:: INPUT RECORDS ::
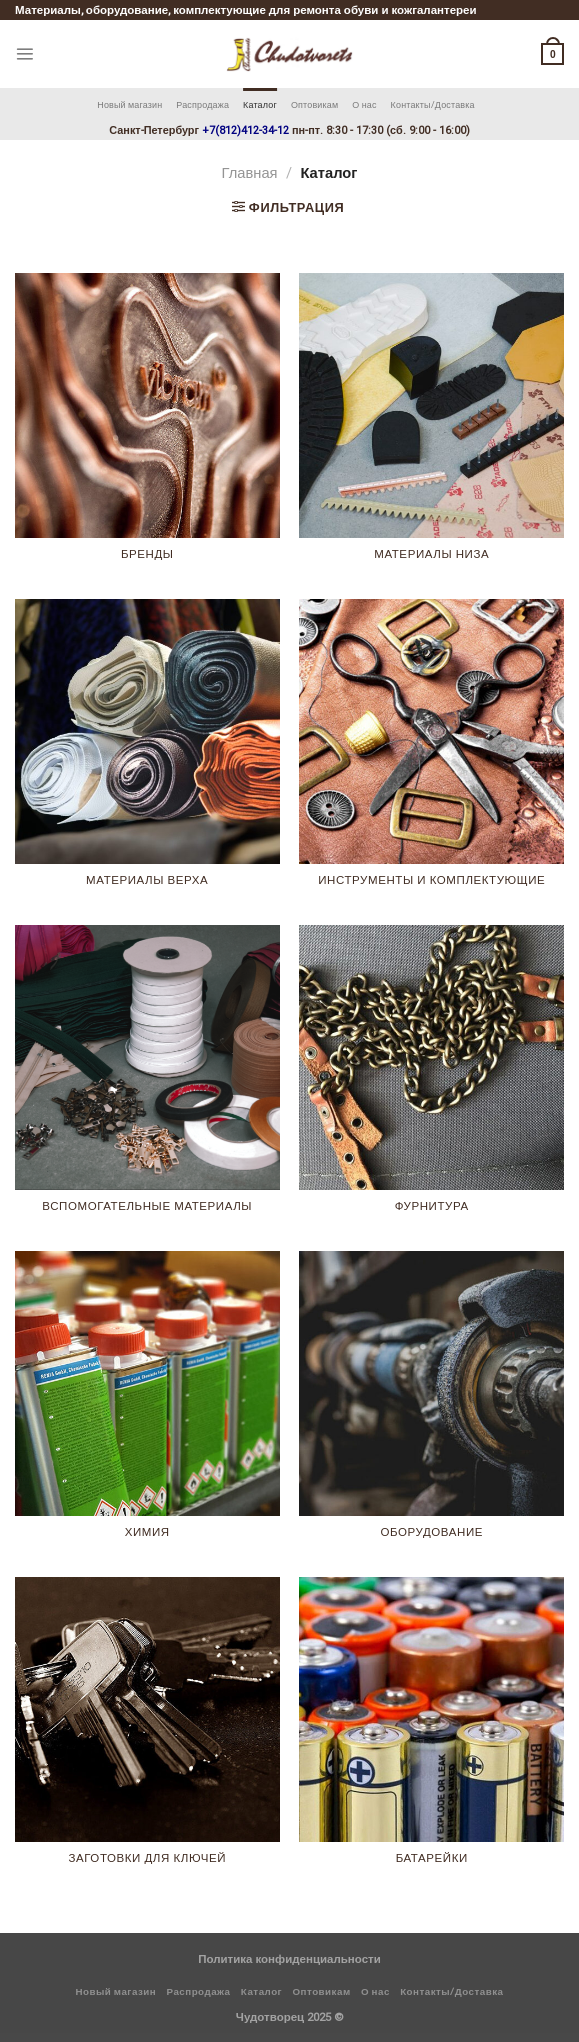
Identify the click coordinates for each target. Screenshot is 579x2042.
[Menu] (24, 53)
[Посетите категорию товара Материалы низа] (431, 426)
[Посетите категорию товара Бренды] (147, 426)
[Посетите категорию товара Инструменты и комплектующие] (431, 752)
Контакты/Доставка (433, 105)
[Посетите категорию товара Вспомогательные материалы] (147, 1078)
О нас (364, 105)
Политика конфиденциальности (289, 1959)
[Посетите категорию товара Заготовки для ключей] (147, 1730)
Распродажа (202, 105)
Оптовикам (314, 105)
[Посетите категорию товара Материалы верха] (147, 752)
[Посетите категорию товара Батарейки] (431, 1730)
:::
:: INPUT RECORDS ::
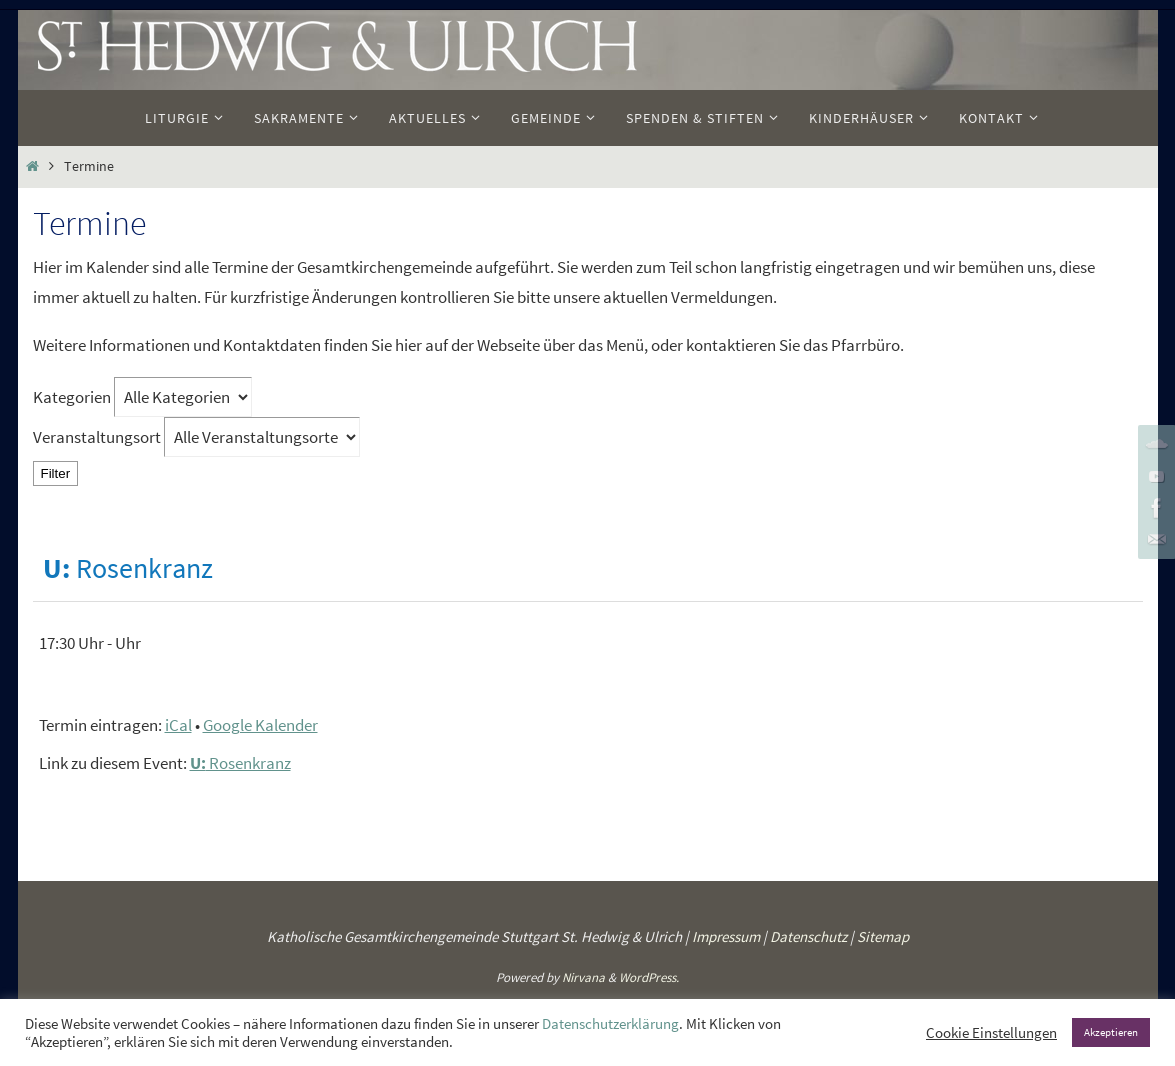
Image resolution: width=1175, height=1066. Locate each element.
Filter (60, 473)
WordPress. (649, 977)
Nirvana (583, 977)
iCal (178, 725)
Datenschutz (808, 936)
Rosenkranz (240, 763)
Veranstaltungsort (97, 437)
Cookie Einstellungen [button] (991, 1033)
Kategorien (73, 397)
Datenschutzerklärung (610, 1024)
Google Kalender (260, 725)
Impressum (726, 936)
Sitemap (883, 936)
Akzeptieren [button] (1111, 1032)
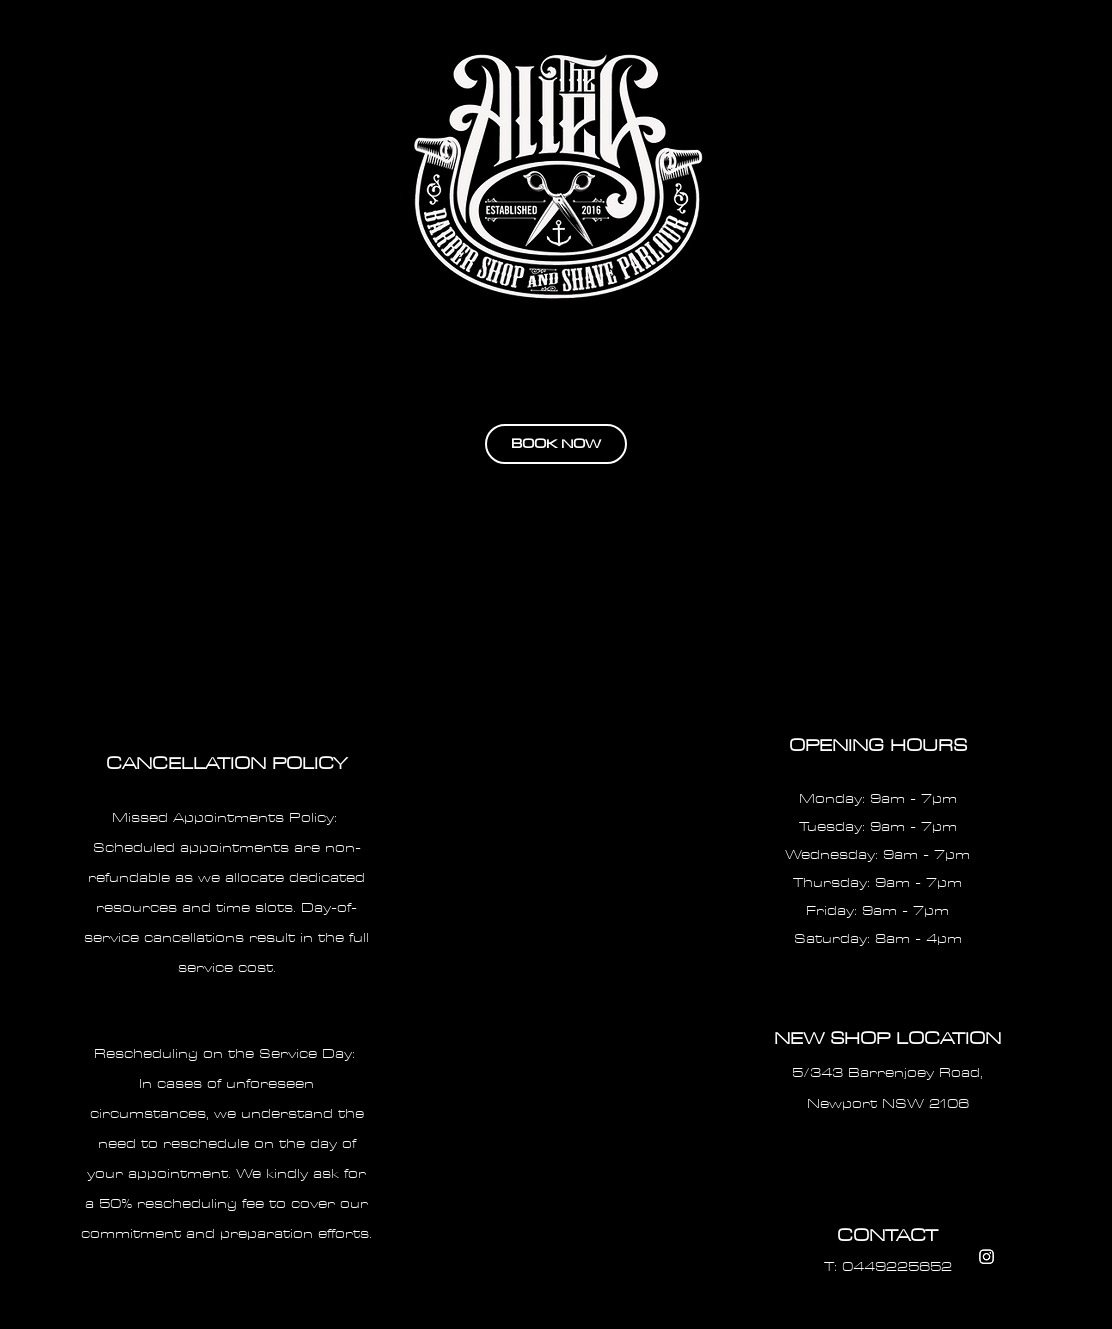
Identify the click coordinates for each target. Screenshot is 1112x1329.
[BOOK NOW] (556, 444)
:::
:: INPUT RECORDS ::
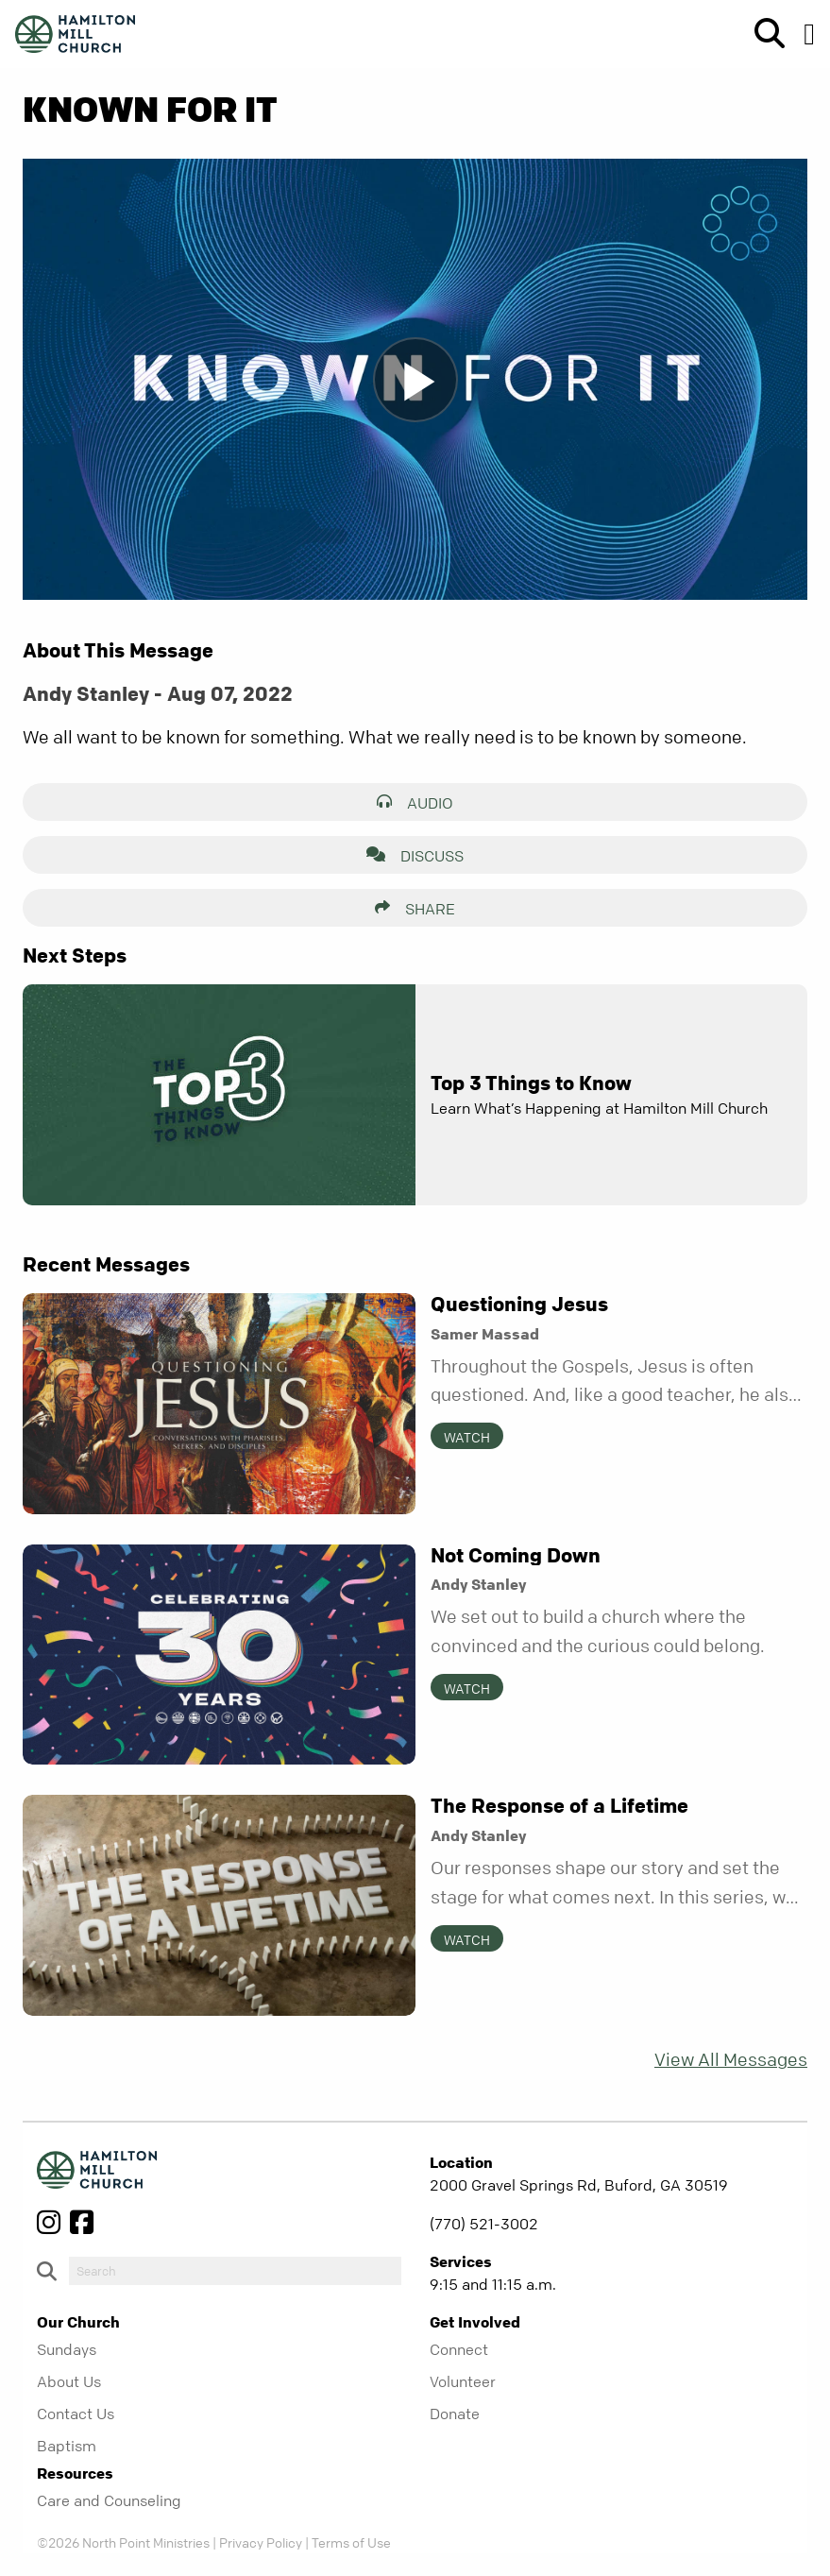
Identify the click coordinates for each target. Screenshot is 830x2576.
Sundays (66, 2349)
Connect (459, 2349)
:::
Scan the data above and copy every line with "each" in it.

PROBLEM SOLUTION —
Identify the click coordinates for each target. Screenshot is 579x2042.
Image resolution: width=1175, height=1066. Locate each element.
Identify the click coordinates for each target. Screenshot is 1112x1329.
Identify the click coordinates for each target. Screenshot is 830x2576.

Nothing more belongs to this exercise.